→ **WHAT NEEDS TO BE DONE**
Gather all lines in the records below that include the word "view".

→ **DATA EXTRACTS**
• • • • •

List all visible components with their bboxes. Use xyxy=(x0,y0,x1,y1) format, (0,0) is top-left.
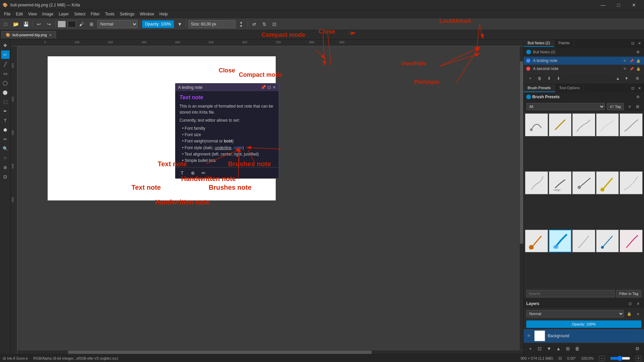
mirror-v-button[interactable]: ⇅ xyxy=(260,20,269,28)
save-file-button[interactable]: 💾 xyxy=(21,20,30,28)
blend-mode-select[interactable]: Normal xyxy=(97,20,138,28)
size-up-button[interactable]: ▲▼ xyxy=(237,20,246,28)
ellipse-tool[interactable]: ◯ xyxy=(1,78,10,87)
opacity-dropdown[interactable]: ▼ xyxy=(175,20,184,28)
color-picker-tool[interactable]: ✒ xyxy=(1,107,10,115)
menu-help[interactable]: Help xyxy=(157,11,170,17)
brush-item-15[interactable] xyxy=(620,230,643,253)
export-note-button[interactable]: ⬇ xyxy=(554,74,562,82)
notes-up-button[interactable]: ▲ xyxy=(614,74,622,82)
layers-float-button[interactable]: ⊡ xyxy=(627,300,633,307)
add-note-button[interactable]: + xyxy=(526,74,534,82)
vertical-scrollbar[interactable] xyxy=(519,46,523,350)
menu-edit[interactable]: Edit xyxy=(13,11,25,17)
delete-note-button[interactable]: 🗑 xyxy=(536,74,544,82)
add-layer-button[interactable]: + xyxy=(526,345,534,353)
layer-blend-mode-select[interactable]: Normal xyxy=(526,310,624,317)
brush-item-12[interactable] xyxy=(549,230,572,253)
transform-tool[interactable]: ✥ xyxy=(1,41,10,50)
note-text-mode-button[interactable]: T xyxy=(178,169,186,177)
import-note-button[interactable]: ⬆ xyxy=(545,74,553,82)
menu-tools[interactable]: Tools xyxy=(102,11,117,17)
note-view-btn-1[interactable]: 👁 xyxy=(622,58,628,64)
brush-item-6[interactable] xyxy=(525,171,548,194)
assistant-tool[interactable]: ⊘ xyxy=(1,163,10,172)
layer-item-background[interactable]: 👁 Background ⋯ xyxy=(524,329,644,343)
open-file-button[interactable]: 📂 xyxy=(11,20,20,28)
wrap-button[interactable]: ⊡ xyxy=(270,20,279,28)
layer-settings-button[interactable]: ⚙ xyxy=(633,345,641,353)
gradient-tool[interactable]: ⬚ xyxy=(1,97,10,106)
brush-settings-button[interactable]: ⚙ xyxy=(635,94,641,100)
crop-tool[interactable]: ✂ xyxy=(1,135,10,143)
menu-view[interactable]: View xyxy=(25,11,40,17)
menu-filter[interactable]: Filter xyxy=(88,11,103,17)
brush-item-3[interactable] xyxy=(572,113,595,136)
fit-canvas-button[interactable]: ⊡ xyxy=(558,356,562,361)
minimize-button[interactable]: — xyxy=(596,0,610,10)
menu-window[interactable]: Window xyxy=(137,11,157,17)
brush-item-9[interactable] xyxy=(596,171,619,194)
layer-options-button[interactable]: ⋯ xyxy=(635,333,641,339)
buli-settings-button[interactable]: ⚙ xyxy=(635,49,641,55)
filter-in-tag-button[interactable]: Filter in Tag xyxy=(616,290,641,297)
zoom-in-button[interactable]: + xyxy=(636,356,641,361)
menu-layer[interactable]: Layer xyxy=(56,11,71,17)
delete-layer-button[interactable]: 🗑 xyxy=(573,345,581,353)
freehand-brush-tool[interactable]: ✏ xyxy=(1,50,10,59)
brush-tag-button[interactable]: 🏷 Tag xyxy=(607,103,624,110)
zoom-out-button[interactable]: − xyxy=(599,356,605,361)
note-item-1[interactable]: A testing note 👁 📌 🔒 xyxy=(524,57,644,65)
foreground-color[interactable] xyxy=(58,21,66,27)
rectangle-tool[interactable]: ▭ xyxy=(1,69,10,78)
brush-category-select[interactable]: All xyxy=(526,103,605,110)
zoom-slider[interactable] xyxy=(610,356,630,361)
note-close-button[interactable]: ✕ xyxy=(272,85,276,90)
brush-item-7[interactable]: calign xyxy=(549,171,572,194)
fill-tool[interactable]: ⬤ xyxy=(1,88,10,97)
brush-close-panel-button[interactable]: ✕ xyxy=(636,85,643,92)
layer-alpha-lock-button[interactable]: 🔒 xyxy=(626,310,633,317)
text-tool[interactable]: T xyxy=(1,116,10,125)
note-view-btn-2[interactable]: 👁 xyxy=(622,66,628,72)
note-lock-btn-2[interactable]: 🔒 xyxy=(635,66,641,72)
brush-float-button[interactable]: ⊡ xyxy=(629,85,636,92)
line-tool[interactable]: ╱ xyxy=(1,60,10,68)
mirror-h-button[interactable]: ⇄ xyxy=(250,20,259,28)
brush-item-11[interactable] xyxy=(525,230,548,253)
close-window-button[interactable]: ✕ xyxy=(627,0,641,10)
brush-list-view-button[interactable]: ≡ xyxy=(626,103,633,110)
measure-tool[interactable]: ⊡ xyxy=(1,172,10,181)
layer-inherit-alpha-button[interactable]: α xyxy=(635,310,641,317)
menu-settings[interactable]: Settings xyxy=(117,11,137,17)
brush-item-13[interactable] xyxy=(572,230,595,253)
new-file-button[interactable]: □ xyxy=(1,20,10,28)
selection-tool[interactable]: ⬟ xyxy=(1,125,10,134)
note-item-2[interactable]: A second note 👁 📌 🔒 xyxy=(524,65,644,73)
notes-options-button[interactable]: ⚙ xyxy=(633,74,641,82)
brush-presets-tab[interactable]: Brush Presets xyxy=(524,84,555,92)
merge-layers-button[interactable]: ⊞ xyxy=(564,345,572,353)
layer-up-button[interactable]: ▲ xyxy=(554,345,562,353)
canvas-area[interactable]: 0 100 200 300 400 500 600 700 800 900 10… xyxy=(11,40,523,354)
undo-button[interactable]: ↩ xyxy=(35,20,43,28)
layers-opacity-bar[interactable]: Opacity: 100% xyxy=(526,320,641,328)
tool-options-tab[interactable]: Tool Options xyxy=(555,84,584,92)
brush-item-5[interactable] xyxy=(620,113,643,136)
note-color-button[interactable]: ⊕ xyxy=(189,169,197,177)
menu-image[interactable]: Image xyxy=(40,11,56,17)
palette-tab[interactable]: Palette xyxy=(554,40,574,47)
opacity-button[interactable]: Opacity: 100% xyxy=(142,20,174,28)
note-compact-button[interactable]: ⊡ xyxy=(267,85,271,90)
buli-float-button[interactable]: ⊡ xyxy=(629,40,636,47)
buli-close-panel-button[interactable]: ✕ xyxy=(636,40,643,47)
brush-item-8[interactable] xyxy=(572,171,595,194)
grid-button[interactable]: ⊞ xyxy=(87,20,96,28)
layers-close-button[interactable]: ✕ xyxy=(635,300,641,307)
note-pin-btn-1[interactable]: 📌 xyxy=(629,58,635,64)
note-pin-btn-2[interactable]: 📌 xyxy=(629,66,635,72)
brush-search-input[interactable] xyxy=(526,290,615,297)
brush-item-2[interactable] xyxy=(549,113,572,136)
pan-tool[interactable]: ☞ xyxy=(1,154,10,162)
horizontal-scrollbar[interactable] xyxy=(17,350,523,354)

• • • • •

→ **ANSWER BOX**
note-view-btn-1[interactable]: 👁 xyxy=(622,58,628,64)
menu-view[interactable]: View xyxy=(25,11,40,17)
note-view-btn-2[interactable]: 👁 xyxy=(622,66,628,72)
brush-list-view-button[interactable]: ≡ xyxy=(626,103,633,110)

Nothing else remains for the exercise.